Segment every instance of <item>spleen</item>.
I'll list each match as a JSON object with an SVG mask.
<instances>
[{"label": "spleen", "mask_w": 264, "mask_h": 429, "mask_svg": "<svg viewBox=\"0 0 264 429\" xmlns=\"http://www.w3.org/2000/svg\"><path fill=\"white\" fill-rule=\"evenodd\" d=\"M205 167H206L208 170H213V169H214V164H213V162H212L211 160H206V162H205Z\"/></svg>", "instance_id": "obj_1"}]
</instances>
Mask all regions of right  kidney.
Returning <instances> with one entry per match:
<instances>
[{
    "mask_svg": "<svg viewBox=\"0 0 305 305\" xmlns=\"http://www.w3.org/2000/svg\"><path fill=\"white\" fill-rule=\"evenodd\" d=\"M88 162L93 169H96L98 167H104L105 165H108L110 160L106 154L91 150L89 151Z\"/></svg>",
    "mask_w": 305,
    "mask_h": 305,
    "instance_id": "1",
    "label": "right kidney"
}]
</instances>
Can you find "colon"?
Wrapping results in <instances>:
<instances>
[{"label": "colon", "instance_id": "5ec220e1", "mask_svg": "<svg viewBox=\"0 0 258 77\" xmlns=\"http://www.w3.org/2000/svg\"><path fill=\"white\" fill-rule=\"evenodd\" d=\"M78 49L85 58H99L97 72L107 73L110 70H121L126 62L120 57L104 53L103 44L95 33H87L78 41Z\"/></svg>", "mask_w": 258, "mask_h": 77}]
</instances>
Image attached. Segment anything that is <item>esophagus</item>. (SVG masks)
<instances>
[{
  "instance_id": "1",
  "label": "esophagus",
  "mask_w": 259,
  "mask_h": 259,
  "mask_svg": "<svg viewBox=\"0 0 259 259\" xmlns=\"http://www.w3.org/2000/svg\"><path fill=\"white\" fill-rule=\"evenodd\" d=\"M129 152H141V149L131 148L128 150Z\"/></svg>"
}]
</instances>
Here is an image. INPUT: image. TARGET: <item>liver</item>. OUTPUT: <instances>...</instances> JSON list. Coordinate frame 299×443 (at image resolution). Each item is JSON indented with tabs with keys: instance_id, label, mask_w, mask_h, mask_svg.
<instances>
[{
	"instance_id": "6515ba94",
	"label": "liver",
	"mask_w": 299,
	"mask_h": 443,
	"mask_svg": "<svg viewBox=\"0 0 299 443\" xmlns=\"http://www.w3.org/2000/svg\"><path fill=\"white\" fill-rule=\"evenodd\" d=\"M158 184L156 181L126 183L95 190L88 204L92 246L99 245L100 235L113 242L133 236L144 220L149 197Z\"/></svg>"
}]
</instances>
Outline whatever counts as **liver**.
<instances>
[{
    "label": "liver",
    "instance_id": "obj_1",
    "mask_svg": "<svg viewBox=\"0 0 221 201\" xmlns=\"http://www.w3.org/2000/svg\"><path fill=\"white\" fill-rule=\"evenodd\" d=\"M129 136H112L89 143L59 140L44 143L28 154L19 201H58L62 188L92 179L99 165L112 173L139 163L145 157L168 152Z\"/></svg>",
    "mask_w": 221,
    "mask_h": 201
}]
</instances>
☆ ☆ ☆
- _TASK DETAILS_
What you write must match the records above line for line.

- _EXERCISE RESULT_
Segment every instance of <item>spleen</item>.
I'll list each match as a JSON object with an SVG mask.
<instances>
[{"label": "spleen", "mask_w": 264, "mask_h": 429, "mask_svg": "<svg viewBox=\"0 0 264 429\" xmlns=\"http://www.w3.org/2000/svg\"><path fill=\"white\" fill-rule=\"evenodd\" d=\"M205 167H206L208 170H213V169H214V164H213V162H212L211 160H206V162H205Z\"/></svg>", "instance_id": "obj_1"}]
</instances>
Mask all regions of right  kidney.
Returning <instances> with one entry per match:
<instances>
[{
    "mask_svg": "<svg viewBox=\"0 0 305 305\" xmlns=\"http://www.w3.org/2000/svg\"><path fill=\"white\" fill-rule=\"evenodd\" d=\"M88 162L93 169H96L98 167H104L105 165H108L110 160L106 154L91 150L89 151Z\"/></svg>",
    "mask_w": 305,
    "mask_h": 305,
    "instance_id": "1",
    "label": "right kidney"
}]
</instances>
Can you find "colon"?
Wrapping results in <instances>:
<instances>
[{"label": "colon", "instance_id": "5ec220e1", "mask_svg": "<svg viewBox=\"0 0 258 77\" xmlns=\"http://www.w3.org/2000/svg\"><path fill=\"white\" fill-rule=\"evenodd\" d=\"M78 49L85 58H99L97 72L107 73L110 70H121L126 62L120 57L104 53L103 44L95 33H87L78 41Z\"/></svg>", "mask_w": 258, "mask_h": 77}]
</instances>
Image attached. Segment anything that is <item>esophagus</item>. (SVG masks)
<instances>
[{
  "instance_id": "1",
  "label": "esophagus",
  "mask_w": 259,
  "mask_h": 259,
  "mask_svg": "<svg viewBox=\"0 0 259 259\" xmlns=\"http://www.w3.org/2000/svg\"><path fill=\"white\" fill-rule=\"evenodd\" d=\"M129 152H141V149L131 148L128 150Z\"/></svg>"
}]
</instances>
Here is an image. INPUT: image. TARGET: <item>liver</item>. OUTPUT: <instances>...</instances> JSON list. Coordinate frame 299×443 (at image resolution). Each item is JSON indented with tabs with keys: instance_id, label, mask_w, mask_h, mask_svg.
<instances>
[{
	"instance_id": "6515ba94",
	"label": "liver",
	"mask_w": 299,
	"mask_h": 443,
	"mask_svg": "<svg viewBox=\"0 0 299 443\" xmlns=\"http://www.w3.org/2000/svg\"><path fill=\"white\" fill-rule=\"evenodd\" d=\"M158 184L156 181L126 183L95 190L88 204L92 246L99 245L100 235L113 242L133 236L144 220L149 197Z\"/></svg>"
}]
</instances>
Outline whatever counts as **liver**.
<instances>
[{
    "label": "liver",
    "instance_id": "obj_1",
    "mask_svg": "<svg viewBox=\"0 0 221 201\" xmlns=\"http://www.w3.org/2000/svg\"><path fill=\"white\" fill-rule=\"evenodd\" d=\"M129 136H112L89 143L59 140L44 143L28 154L19 201H58L62 188L92 179L99 165L112 173L139 163L145 157L168 152Z\"/></svg>",
    "mask_w": 221,
    "mask_h": 201
}]
</instances>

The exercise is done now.